◆ Your goal ◆
Go line by line through the records below. Copy whichever lines contain the string "title".

◆ Materials provided ◆
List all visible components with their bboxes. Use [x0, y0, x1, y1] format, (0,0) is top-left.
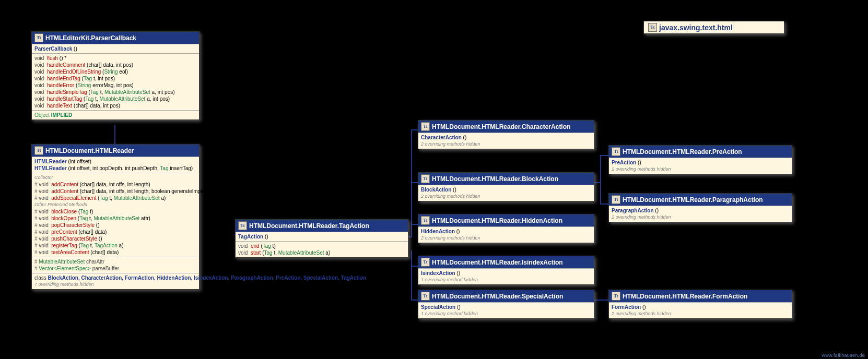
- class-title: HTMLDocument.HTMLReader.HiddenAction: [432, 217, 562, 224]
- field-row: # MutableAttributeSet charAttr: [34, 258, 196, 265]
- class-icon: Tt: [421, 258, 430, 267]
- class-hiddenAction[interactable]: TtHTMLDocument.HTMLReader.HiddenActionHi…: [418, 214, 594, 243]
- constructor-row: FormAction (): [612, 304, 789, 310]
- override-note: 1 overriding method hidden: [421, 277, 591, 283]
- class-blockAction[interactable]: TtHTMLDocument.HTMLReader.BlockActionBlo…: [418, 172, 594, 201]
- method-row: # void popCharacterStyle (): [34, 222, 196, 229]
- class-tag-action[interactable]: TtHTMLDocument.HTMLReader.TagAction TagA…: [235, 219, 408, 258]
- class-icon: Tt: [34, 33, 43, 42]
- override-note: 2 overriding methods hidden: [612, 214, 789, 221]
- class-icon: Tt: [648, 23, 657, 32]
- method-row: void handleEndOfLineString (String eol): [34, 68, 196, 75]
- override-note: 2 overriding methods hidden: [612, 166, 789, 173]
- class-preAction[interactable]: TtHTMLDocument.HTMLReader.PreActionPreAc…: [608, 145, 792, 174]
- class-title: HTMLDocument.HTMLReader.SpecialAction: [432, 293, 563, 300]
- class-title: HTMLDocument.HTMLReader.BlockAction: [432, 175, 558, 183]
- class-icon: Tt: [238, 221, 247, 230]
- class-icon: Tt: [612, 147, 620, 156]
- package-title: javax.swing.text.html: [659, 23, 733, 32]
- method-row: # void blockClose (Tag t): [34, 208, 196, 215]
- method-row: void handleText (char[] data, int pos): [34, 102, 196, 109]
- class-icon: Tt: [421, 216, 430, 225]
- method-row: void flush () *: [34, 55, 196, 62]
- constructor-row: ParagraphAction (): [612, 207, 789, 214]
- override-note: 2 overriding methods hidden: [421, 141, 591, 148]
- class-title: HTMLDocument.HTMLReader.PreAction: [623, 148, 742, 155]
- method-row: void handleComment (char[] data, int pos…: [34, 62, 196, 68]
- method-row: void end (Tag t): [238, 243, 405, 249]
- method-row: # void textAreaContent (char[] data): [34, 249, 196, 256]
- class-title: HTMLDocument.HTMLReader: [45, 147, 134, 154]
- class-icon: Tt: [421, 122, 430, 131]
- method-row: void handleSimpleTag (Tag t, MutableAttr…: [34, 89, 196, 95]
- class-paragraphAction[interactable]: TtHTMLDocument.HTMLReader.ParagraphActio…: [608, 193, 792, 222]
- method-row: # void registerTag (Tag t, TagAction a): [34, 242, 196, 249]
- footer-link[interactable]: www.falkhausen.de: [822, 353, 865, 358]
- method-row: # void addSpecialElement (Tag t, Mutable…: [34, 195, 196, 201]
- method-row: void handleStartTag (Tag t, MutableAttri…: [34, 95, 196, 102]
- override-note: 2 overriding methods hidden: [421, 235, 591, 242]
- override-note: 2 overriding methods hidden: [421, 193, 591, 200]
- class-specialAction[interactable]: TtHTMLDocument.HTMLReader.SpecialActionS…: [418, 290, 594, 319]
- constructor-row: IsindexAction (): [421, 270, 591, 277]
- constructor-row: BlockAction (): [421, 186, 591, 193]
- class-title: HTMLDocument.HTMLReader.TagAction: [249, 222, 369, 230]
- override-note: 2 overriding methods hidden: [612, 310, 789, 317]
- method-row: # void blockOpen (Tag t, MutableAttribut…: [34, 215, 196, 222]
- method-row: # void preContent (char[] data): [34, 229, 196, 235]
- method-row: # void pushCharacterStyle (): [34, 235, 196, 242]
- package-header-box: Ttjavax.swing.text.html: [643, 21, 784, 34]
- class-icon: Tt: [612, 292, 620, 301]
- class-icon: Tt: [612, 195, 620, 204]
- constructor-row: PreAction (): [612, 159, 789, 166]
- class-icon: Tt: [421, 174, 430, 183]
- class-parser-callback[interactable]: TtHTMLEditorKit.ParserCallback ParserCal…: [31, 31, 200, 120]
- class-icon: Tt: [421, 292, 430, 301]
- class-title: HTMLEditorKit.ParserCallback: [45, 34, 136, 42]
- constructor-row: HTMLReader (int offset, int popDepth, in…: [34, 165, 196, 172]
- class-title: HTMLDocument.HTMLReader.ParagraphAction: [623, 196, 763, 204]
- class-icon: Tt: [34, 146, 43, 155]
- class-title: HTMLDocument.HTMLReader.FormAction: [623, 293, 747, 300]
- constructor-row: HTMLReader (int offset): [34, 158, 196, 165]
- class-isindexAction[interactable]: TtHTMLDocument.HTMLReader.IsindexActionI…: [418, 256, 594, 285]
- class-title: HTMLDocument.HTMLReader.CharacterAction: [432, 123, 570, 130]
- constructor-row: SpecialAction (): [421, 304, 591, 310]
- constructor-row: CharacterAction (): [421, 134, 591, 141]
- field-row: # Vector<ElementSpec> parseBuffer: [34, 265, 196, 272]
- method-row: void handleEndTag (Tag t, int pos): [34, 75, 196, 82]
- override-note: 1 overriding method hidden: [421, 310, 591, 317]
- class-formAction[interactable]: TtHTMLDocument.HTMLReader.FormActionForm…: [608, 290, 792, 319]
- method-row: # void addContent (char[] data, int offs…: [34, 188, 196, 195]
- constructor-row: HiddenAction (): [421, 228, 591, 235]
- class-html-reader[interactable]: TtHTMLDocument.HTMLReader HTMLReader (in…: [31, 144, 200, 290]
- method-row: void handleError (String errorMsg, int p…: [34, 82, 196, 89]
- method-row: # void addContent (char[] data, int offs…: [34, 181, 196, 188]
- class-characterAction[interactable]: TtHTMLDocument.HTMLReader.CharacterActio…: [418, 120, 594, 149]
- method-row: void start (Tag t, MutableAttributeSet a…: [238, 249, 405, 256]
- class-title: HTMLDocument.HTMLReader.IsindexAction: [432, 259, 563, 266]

◆ Written answer ◆
- class-title: HTMLDocument.HTMLReader.HiddenAction: [432, 217, 562, 224]
- class-title: HTMLDocument.HTMLReader.SpecialAction: [432, 293, 563, 300]
- class-title: HTMLDocument.HTMLReader.BlockAction: [432, 175, 558, 183]
- package-title: javax.swing.text.html: [659, 23, 733, 32]
- class-title: HTMLDocument.HTMLReader.PreAction: [623, 148, 742, 155]
- class-title: HTMLDocument.HTMLReader: [45, 147, 134, 154]
- class-title: HTMLDocument.HTMLReader.TagAction: [249, 222, 369, 230]
- class-title: HTMLEditorKit.ParserCallback: [45, 34, 136, 42]
- class-title: HTMLDocument.HTMLReader.ParagraphAction: [623, 196, 763, 204]
- class-title: HTMLDocument.HTMLReader.FormAction: [623, 293, 747, 300]
- class-title: HTMLDocument.HTMLReader.CharacterAction: [432, 123, 570, 130]
- class-title: HTMLDocument.HTMLReader.IsindexAction: [432, 259, 563, 266]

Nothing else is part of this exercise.